Have a nice meal on one of the steamboat restaurants that takes you on short dinner trips up and down the Mississippi River, providing you a spectacular view of the city. You may be surprised to learn you can visit these places and still be back at home the next day.
A location that has been very popular here lately is the NCIS New Orleans movie set, just off Bourbon Street.

From 1979 to 2005, I have flown out of this city numerous times in connection with my work. I used Southwest Airlines because of its low fares. In 1982, I commuted from Atmore to Houston, Texas. Leaving home at 4 a.m., I drove to New Orleans, boarded my plane to Houston Hobby, rented my car, worked half dozen flood claims, and returned home by midnight. I wrote up my losses and went back to Houston three days later to work another batch of flood losses. By the way, that 1982 round trip fare from New Orleans to Houston was $39.

Now, let us take a look at some local events from 1975.
Mr. Lorenza Conway of Canoe was feted with a gala birthday party, which drew over 100 friends and relatives. He was 99 years old.

Burt Shell, son of Mr. and Mrs. Howard Shell, was selected as a junior varsity cheerleader at the University of Alabama. The ECHS grad was at sophomore at UA.

International Paper Company opened up 41,000 acres of land for hunters. Some acreage had free hunting permits, but a few tracts required a fee. Most of the land was located north of I-65.

Clyde Helton, who was president of the Escambia County Cattleman’s Association, was selected County Beef Production Chairman.

Gary Flavors, a popular police officer with the city, completed degree requirements at the Police Academy in Bay Minette. He was a 1968 graduate of Escambia County Training School.

Phil Rawls, the Atmore Advance news editor, resigned his position to take an editorial job with The Montgomery Advertiser. He left that position a few years ago for a position with The Associated Press. He has a writing style that is second to none. By the way, Phil retired from his work with AP a few weeks ago.

Area residents were saddened to learn of the death of Dr. Sennie Chapman. The popular optometrist was in business here for over 30 years.

Another prominent citizen, Fred George, also passed away that year. He was in the hardware business here for a number of years.

Curtis Forester was named Escambia County (Fla.) Farm and Home Administrator of the Year. Carol Dixon and Barbara Dickerson, his two office assistants, were also recognized for their contributions to this office.
Former local pastor, Rev. Cameron Bryant, raised two enormous pumpkins in his home garden. A photo of his fruits (or is it vegetables?) was carried in The Advance and The Mobile Press Register.

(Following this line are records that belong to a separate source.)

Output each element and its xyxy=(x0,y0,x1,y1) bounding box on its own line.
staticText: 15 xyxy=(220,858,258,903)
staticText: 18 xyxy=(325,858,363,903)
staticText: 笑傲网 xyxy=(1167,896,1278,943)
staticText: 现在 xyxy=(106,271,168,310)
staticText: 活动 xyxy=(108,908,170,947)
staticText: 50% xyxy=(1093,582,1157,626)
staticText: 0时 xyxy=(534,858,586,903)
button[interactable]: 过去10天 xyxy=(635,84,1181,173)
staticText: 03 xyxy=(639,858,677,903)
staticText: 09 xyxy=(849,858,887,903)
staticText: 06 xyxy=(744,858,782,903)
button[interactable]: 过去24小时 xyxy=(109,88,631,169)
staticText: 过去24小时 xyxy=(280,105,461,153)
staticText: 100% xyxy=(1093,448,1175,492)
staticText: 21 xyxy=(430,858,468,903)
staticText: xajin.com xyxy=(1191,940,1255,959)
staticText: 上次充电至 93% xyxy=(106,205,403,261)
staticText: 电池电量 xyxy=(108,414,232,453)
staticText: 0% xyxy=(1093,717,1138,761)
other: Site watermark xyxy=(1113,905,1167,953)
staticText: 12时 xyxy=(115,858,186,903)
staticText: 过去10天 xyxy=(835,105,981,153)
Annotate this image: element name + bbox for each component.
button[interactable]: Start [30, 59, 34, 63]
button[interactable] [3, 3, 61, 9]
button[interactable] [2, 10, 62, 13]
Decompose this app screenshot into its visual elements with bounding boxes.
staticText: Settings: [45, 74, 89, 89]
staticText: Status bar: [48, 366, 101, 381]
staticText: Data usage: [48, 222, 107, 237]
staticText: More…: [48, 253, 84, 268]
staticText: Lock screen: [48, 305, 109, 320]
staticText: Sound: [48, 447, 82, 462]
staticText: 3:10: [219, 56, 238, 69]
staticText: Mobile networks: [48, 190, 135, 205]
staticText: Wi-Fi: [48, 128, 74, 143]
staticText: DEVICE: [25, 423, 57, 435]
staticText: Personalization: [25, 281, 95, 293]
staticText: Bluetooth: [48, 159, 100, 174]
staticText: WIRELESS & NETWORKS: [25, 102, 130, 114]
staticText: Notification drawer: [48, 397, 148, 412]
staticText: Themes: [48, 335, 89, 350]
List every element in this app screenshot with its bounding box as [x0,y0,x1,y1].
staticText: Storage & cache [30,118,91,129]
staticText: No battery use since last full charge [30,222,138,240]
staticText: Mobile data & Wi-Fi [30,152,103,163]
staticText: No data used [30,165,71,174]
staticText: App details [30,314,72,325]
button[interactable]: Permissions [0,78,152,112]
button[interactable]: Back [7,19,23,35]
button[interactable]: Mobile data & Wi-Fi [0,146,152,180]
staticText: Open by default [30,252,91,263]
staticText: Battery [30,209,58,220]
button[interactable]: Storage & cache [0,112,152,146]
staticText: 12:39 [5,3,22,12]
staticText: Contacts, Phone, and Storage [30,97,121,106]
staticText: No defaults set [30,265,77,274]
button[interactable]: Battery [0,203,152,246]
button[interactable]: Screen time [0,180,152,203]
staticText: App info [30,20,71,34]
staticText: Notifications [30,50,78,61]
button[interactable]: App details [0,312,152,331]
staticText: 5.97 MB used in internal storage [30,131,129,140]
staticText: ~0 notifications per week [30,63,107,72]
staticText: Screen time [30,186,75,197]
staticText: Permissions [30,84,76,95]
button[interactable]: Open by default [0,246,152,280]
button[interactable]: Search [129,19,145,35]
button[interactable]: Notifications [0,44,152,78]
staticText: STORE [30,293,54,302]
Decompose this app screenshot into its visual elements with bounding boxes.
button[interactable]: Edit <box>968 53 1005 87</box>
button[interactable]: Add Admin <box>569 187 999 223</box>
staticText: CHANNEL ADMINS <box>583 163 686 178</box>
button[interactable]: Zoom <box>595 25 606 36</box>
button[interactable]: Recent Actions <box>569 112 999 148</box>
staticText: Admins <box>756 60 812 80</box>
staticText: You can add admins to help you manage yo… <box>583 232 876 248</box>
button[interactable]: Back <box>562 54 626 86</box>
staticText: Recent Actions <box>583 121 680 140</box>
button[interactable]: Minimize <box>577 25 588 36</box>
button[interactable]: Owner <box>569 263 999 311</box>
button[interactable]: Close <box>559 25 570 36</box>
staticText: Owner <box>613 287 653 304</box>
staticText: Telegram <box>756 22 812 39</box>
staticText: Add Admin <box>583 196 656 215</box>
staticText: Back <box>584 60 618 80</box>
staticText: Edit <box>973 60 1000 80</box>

Finally, square dancing was popular to many here. A group called The Escambia Square had regular dances and drew couples from several counties. Some of the locals included Chuck and Linda Laue, Jimmy and Earlene Biggs, Jack and Catherine Edmund, Raymond and Dianne Jerkins, Ray and Myrna Hodgen, Vickie and Jamie Black, Chery and Marie Blackwater, Joe and Louise Day and Daphne Sims. Lamar Fillingim was the “main caller” of the dances.